Material for this exercise:
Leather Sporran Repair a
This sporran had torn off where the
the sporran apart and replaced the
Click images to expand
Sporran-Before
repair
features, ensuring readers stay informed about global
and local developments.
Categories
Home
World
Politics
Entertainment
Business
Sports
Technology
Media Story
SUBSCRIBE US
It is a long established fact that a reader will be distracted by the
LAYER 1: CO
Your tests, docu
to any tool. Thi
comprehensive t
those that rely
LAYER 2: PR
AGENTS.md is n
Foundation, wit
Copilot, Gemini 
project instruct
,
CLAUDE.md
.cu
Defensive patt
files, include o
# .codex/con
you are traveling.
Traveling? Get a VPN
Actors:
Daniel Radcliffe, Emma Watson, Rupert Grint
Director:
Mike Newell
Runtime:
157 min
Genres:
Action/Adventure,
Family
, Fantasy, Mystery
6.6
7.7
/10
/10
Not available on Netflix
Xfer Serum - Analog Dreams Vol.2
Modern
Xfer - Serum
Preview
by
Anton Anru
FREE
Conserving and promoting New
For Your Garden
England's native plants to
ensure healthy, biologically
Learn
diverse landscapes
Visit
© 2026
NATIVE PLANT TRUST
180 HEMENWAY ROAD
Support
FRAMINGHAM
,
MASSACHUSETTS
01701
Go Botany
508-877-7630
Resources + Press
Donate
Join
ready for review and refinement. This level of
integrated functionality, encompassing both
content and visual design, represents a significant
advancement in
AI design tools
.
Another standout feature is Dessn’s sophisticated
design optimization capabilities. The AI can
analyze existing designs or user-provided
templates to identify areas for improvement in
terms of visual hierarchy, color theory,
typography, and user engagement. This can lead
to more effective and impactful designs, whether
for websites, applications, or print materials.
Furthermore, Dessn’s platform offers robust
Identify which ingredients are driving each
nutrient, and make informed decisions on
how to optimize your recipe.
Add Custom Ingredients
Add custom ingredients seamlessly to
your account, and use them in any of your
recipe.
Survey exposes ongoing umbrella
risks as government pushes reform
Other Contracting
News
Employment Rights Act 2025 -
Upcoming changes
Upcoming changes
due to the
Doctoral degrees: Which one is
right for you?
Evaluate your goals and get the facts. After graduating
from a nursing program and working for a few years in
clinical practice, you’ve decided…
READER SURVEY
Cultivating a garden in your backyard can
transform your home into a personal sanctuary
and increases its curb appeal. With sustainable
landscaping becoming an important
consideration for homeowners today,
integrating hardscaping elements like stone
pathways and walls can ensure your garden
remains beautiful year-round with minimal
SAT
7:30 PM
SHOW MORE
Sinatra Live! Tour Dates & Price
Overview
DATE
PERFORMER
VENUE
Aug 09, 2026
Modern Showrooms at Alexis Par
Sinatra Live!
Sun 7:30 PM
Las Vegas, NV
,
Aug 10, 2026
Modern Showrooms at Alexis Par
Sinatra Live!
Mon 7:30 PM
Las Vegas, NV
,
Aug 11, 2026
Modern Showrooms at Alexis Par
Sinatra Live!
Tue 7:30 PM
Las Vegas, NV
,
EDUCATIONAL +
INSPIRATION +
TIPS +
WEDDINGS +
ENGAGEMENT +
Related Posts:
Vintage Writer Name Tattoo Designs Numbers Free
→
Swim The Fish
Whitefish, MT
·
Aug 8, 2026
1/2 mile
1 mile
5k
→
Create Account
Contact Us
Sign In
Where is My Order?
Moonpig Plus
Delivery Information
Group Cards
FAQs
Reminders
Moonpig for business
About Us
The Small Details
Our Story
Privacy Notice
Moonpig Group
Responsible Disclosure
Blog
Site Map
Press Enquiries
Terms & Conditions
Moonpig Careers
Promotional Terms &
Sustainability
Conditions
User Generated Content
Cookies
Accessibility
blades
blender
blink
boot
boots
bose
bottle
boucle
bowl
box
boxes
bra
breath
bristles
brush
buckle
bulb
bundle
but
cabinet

Work request: Look through the records and gather every line containing "that".

Solution to this task:
It is a long established fact that a reader will be distracted by the
those that rely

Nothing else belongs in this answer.